Materias de Constitución, materias de ley
Por Domingo Lovera, profesor de Derecho UDP
La Convención avanza en la aprobación de las normas que contendrá la propuesta de Constitución que se nos ofrecerá para ratificación popular durante la segunda parte de este año. Y lo hace a partir de los informes que las diferentes comisiones le ofrecen al Pleno. Muchos de esos informes son generosos en propuestas de artículos. Pero el Pleno, con todo, solo ha aprobado a la fecha un puñado de estos.
Una de las discusiones que se ha trabado a partir de los informes de las comisiones —aunque esto es algo que también se ha reclamado respecto de los artículos ya aprobados— es que muchas de las cuestiones que se propone sumar a la nueva Constitución no deberían estar allí, sino que ser dejadas a la ley.
Es innegable que el reclamo descansa en una cierta experiencia —tanto nacional como comparada— que permite advertir que las constituciones suelen incorporar un cierto tipo de asuntos, dejando otros, así como el detalle de los incluidos, efectivamente a la ley (reglamentos y otras fuentes). Por eso, es un lugar común, de los buenos, el que suela decirse, aunque esto aún a un nivel muy general, que las constituciones —las decisiones políticas fundamentales de un Estado— distribuyen poder, reconocen derechos y organizan la forma en que se ejerce ese poder. Todo lo demás debiera quedar en manos de la ley.
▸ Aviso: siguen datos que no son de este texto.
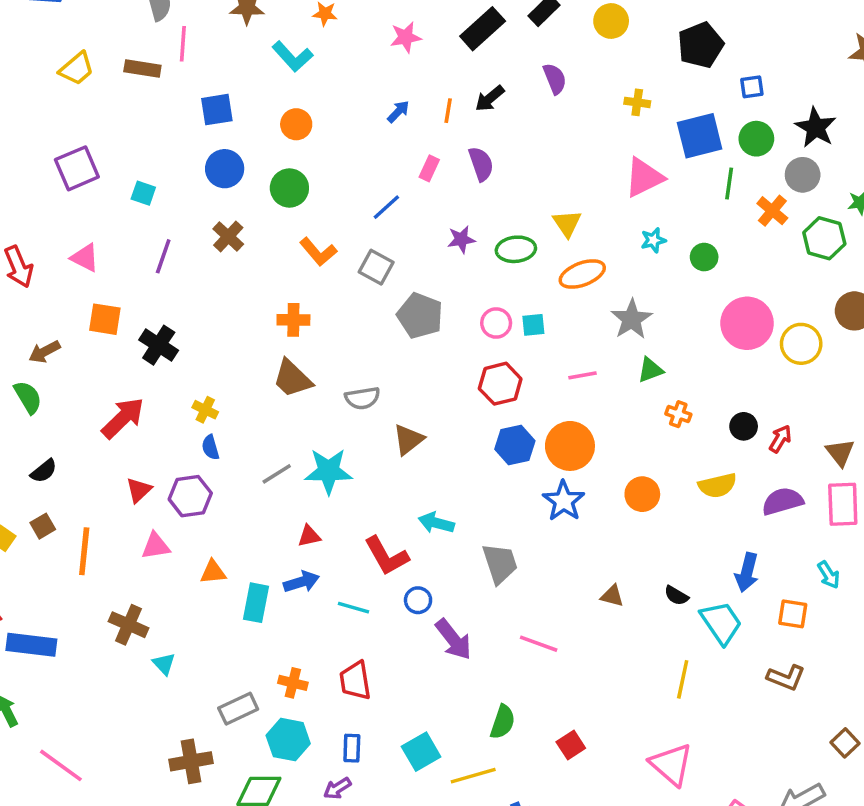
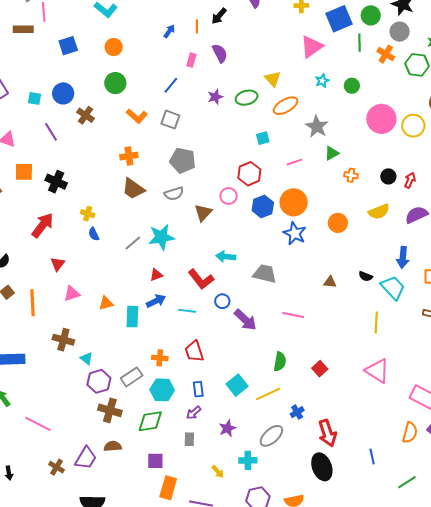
blue circle: (225, 169) -> (63, 93), moved
purple line: (163, 256) -> (51, 132), turned -42
gray pentagon: (420, 316) -> (183, 161), moved
pink circle: (496, 323) -> (229, 196), moved
purple hexagon: (190, 496) -> (99, 381), moved
gray trapezoid: (500, 563) -> (265, 274), turned -50
brown cross: (191, 761) -> (110, 410), turned 35

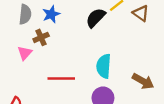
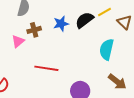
blue star: (51, 14) -> (61, 24), moved
cyan semicircle: (104, 66) -> (107, 49), moved

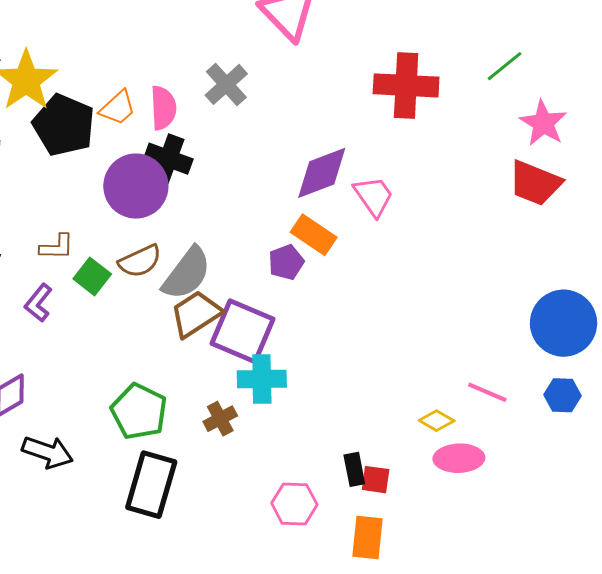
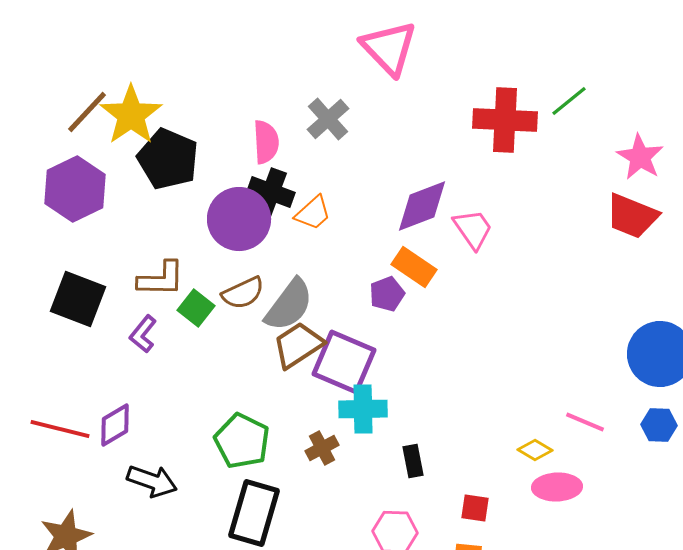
green line: (505, 66) -> (569, 101), moved
orange trapezoid: (118, 108) -> (313, 213), moved
brown L-shape: (57, 247) -> (161, 279), size x1.4
black rectangle: (354, 469) -> (413, 461), moved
Sin negar esta experiencia —¿quién podría hacerlo?—, me interesa advertir que quienes alzan la voz en los términos que acabo de explicar —esto es, que hay materias que la Convención no debiera incluir en la propuesta de nueva Constitución porque no son asuntos constitucionales— pasan por alto que se trata de una frontera entre asuntos constitucionales y asuntos legales, trazada por una historia humana que responde a necesidades, anhelos y (no hay razón para negarlas) buenas razones, también. En efecto, este reclamo conforme al que se estaría sobrepasando un límite entre asuntos que sí deben ser incorporados en la Constitución y otros que no, parece pasar por alto que esa experiencia que miramos descansa, justamente, en una cierta práctica humana. Y que, por lo mismo, se trata de una línea que, incluso si estuviera perfectamente delineada (¡y no lo está!), puede moverse más acá o más allá.
La Constitución de los Estados Unidos de América —que suele ser alabada por su brevedad—, por ejemplo, dispone que el Congreso Federal tendrá atribuciones para regular las oficinas y rutas de correos. ¿Es esta una materia constitucional? Probablemente hoy diríamos que no. La misma regulación constitucional de 1980 no reserva expresión alguna para el sistema de correos y es posible que tampoco lo haga ninguno de los artículos propuestos por las diferentes comisiones de la Convención Constitucional. ¿Pero lo era en 1788? Aparentemente sí. Así lo señaló la Corte Suprema de Estados Unidos, cuando enseñó que “[a] principios del siglo XVIII, los servicios de correo se convirtieron en una función soberana en casi todas las naciones, porque se consideraban una necesidad soberana” (USPS v. Council of Greenburgh Civic Assns.) En efecto, dejando esa atribución en manos del Congreso, así como su control en las de una agencia independiente, pero estatal, se buscaba acuñar fondos para la naciente república.
Como se observa, las cuestiones constitucionales están atadas a la experiencia, demandas, necesidades y épocas de los pueblos que se las dan. Es posible que aquellos asuntos que algunas voces reclaman que no deberían estar en la Constitución sean hoy, en cambio —como las oficinas de correos en el siglo XVIII en Estados Unidos— asuntos que bien merecen ser incorporados. Este tipo de fenómenos no es extraño. En los momentos constituyentes los diferentes conceptos en torno a los que giran nuestros acuerdos constitucionales (y jurídicos) son tensionados, debatidos y puestos en cuestión, junto con toda nuestras experiencias y los polos que miramos como inamovibles.
Por supuesto, nada de lo dicho proscribe la posibilidad de reclamar que ciertos asuntos no merecen estar en la Constitución. Pero haríamos bien, antes que echar mano a una supuesta frontera que está lejos de ser exacta y estar claramente definida, que ofreciéramos las razones por las que ello es o no conveniente. Sin esas razones a la vista, el reclamo —”¡esas no son materias de una Constitución!”— puede terminar siendo nada más que un slogan vacío que, de gobernar el resultado de la nueva Carta Fundamental, podría desatender el corazón de los reclamos de la sociedad, las necesidades de una época y las urgencias del momento.